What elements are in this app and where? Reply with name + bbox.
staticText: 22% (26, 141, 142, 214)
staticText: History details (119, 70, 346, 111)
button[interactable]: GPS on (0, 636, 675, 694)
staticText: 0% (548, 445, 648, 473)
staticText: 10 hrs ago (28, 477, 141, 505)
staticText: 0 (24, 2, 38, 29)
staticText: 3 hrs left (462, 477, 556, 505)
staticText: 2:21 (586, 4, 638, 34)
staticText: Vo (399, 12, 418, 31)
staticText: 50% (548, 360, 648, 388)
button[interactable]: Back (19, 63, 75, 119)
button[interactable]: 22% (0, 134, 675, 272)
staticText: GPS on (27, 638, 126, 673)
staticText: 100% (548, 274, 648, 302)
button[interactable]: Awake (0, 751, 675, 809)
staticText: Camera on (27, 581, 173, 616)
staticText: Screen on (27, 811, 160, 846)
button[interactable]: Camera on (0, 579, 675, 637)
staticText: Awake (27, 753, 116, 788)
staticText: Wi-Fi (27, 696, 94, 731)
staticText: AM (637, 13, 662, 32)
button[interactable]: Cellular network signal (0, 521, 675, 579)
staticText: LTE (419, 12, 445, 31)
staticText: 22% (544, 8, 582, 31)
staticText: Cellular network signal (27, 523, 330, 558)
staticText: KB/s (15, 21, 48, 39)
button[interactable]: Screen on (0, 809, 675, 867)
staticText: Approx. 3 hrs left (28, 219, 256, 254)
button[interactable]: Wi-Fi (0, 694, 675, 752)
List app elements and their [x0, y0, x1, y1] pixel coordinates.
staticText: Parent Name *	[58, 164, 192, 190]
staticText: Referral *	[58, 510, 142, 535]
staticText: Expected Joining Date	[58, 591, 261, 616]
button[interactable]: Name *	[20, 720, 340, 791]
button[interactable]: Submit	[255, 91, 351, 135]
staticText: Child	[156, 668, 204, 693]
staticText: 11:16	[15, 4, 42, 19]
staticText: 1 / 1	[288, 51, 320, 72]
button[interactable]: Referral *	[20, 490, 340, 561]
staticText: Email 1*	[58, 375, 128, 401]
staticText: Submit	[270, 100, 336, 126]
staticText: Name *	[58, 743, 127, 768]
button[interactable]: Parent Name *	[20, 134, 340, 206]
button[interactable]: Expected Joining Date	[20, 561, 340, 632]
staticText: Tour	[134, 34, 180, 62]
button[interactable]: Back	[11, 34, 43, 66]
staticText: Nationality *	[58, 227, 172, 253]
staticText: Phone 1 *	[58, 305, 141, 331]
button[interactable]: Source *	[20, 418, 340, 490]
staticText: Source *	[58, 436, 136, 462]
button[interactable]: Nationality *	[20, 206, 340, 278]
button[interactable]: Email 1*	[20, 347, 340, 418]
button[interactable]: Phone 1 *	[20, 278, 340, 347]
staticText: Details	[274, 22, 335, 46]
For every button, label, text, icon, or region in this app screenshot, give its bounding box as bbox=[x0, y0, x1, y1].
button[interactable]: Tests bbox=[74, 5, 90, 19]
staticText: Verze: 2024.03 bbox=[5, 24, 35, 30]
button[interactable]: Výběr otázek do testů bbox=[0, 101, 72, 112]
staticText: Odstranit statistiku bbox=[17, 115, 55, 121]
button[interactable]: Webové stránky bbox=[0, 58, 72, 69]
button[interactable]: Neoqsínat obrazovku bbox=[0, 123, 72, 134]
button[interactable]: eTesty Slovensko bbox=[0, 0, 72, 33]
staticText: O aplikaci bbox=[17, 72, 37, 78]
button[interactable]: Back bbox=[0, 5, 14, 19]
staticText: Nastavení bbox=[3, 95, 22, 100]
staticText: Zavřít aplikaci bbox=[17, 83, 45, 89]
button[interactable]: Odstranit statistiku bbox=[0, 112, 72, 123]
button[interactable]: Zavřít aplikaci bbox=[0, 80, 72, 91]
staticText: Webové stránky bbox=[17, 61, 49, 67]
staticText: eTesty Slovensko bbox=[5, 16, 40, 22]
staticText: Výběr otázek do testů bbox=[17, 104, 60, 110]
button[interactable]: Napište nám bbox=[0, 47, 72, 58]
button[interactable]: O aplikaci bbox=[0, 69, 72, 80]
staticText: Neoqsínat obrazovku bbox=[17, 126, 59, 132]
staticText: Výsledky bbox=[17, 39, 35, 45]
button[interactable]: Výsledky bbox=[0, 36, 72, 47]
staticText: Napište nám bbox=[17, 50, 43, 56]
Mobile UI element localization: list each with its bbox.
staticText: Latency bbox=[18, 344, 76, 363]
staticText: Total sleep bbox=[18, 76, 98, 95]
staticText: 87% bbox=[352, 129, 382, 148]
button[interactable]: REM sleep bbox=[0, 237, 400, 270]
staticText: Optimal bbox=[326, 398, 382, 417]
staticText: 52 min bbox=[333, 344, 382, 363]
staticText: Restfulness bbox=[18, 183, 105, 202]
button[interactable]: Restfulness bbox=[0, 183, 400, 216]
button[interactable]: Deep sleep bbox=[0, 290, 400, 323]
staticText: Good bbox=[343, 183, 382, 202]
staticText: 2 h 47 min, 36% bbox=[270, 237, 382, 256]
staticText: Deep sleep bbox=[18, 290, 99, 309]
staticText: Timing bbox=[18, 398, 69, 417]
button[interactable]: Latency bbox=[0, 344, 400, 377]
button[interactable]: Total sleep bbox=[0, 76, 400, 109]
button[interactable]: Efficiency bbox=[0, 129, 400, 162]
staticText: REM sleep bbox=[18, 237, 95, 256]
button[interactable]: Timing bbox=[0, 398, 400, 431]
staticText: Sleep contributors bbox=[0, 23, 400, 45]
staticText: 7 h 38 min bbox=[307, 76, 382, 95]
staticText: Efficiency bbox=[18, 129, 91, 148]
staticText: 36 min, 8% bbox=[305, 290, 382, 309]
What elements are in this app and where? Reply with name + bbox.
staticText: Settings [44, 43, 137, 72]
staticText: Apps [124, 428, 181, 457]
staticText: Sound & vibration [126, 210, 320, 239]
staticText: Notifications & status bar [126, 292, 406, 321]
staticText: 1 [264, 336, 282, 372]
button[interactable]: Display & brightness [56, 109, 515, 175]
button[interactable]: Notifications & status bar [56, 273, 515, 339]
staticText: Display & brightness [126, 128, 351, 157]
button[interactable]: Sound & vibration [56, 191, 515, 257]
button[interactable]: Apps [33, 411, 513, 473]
::::::::
Look through the entries and give the number of lines containing the word "Parent". Add nothing else.

2